Hélder Amaral, o vice-presidente do grupo parlamentar do CDS-PP na Assembleia da República, é um “pé-frio” quando é hora de pôr o cachecol verde e branco e ir ver o “seu” Sporting a Alvalade. No velhinho estádio o “enguiço” ainda era pior e traz a Hélder Amaral sempre más recordações. “Nunca vi o Sporting vencer no José Alvalade antigo. Não ia ver os jogos todos, e ainda bem!, se não ainda descíamos de divisão, mas ia ver bastantes”, graceja.

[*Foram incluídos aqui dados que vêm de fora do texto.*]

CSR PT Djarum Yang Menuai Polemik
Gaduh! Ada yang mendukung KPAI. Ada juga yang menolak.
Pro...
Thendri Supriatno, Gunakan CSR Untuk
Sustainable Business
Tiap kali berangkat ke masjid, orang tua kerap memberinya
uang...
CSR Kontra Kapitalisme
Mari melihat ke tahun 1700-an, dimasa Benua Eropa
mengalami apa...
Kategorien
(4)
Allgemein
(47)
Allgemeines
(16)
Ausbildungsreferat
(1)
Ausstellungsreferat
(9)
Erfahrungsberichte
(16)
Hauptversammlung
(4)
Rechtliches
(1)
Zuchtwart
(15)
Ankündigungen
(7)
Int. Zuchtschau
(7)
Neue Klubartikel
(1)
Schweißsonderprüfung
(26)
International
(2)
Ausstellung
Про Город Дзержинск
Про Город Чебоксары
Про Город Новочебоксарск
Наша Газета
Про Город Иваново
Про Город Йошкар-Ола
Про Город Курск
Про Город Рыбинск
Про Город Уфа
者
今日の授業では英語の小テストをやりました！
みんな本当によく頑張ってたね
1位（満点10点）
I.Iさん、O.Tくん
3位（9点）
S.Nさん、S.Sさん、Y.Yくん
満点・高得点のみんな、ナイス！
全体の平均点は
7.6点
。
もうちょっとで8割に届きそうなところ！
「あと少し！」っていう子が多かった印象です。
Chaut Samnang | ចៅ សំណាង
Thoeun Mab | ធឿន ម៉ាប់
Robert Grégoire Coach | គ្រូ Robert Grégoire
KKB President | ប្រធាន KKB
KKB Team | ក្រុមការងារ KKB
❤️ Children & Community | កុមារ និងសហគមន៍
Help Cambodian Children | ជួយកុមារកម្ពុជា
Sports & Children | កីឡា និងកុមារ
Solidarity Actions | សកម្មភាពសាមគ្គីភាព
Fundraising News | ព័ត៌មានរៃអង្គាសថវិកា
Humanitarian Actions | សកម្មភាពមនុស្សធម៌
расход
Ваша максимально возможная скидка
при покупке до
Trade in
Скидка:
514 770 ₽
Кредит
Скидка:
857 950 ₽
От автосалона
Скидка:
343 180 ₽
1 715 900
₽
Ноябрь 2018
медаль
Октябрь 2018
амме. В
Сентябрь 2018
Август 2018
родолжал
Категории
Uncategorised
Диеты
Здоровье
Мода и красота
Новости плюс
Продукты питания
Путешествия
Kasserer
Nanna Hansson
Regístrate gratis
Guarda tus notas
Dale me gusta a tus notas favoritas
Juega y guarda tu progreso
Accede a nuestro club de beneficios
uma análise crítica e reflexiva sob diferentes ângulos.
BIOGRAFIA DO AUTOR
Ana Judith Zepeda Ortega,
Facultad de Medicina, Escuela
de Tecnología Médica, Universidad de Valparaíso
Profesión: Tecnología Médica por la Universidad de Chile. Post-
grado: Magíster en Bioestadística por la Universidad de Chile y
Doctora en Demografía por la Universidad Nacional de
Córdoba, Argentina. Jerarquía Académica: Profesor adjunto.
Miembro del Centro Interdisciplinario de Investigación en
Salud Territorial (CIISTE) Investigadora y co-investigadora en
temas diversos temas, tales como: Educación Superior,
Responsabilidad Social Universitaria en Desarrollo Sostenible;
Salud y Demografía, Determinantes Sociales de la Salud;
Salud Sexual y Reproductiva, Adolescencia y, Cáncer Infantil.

Certo dia, falhou o encerramento de um congresso do CDS, saiu à socapa, para ir ver o Sporting contra o Estrela da Amadora. “Na altura, jogava no Sporting o Leal, que era meu conterrâneo de Viseu, e com quem joguei no Académico. E o Estrela, que nunca tinha sequer empatado em Alvalade, venceu o jogo”, recorda. Anos depois, desconfiado, o ex-presidente Dias da Cunha, que soube do “azar” de Hélder Amaral, convidou-o (ainda assim) para ir assistir ao jogo dos leões contra o Vitória de Setúbal. “Como é bom de ver, o Sporting perdeu.” Mas o pior foi mesmo o jogo contra os russos do CSKA, na final da Taça UEFA, em 2005 (o tal de má memória, com o adversário da próxima terça-feira, para a pré-eliminatória da Liga dos Campeões). “Eu sabendo o que sabia, nem queria ir, mas o Luís Duque insistiu que fosse. E fui. Ao intervalo, como estávamos a ganhar por 1-0, o Luís Duque disse-me: vê, a culpa não é sua! Sossegue… Na segunda parte o CSKA virou o jogo: 3-1.”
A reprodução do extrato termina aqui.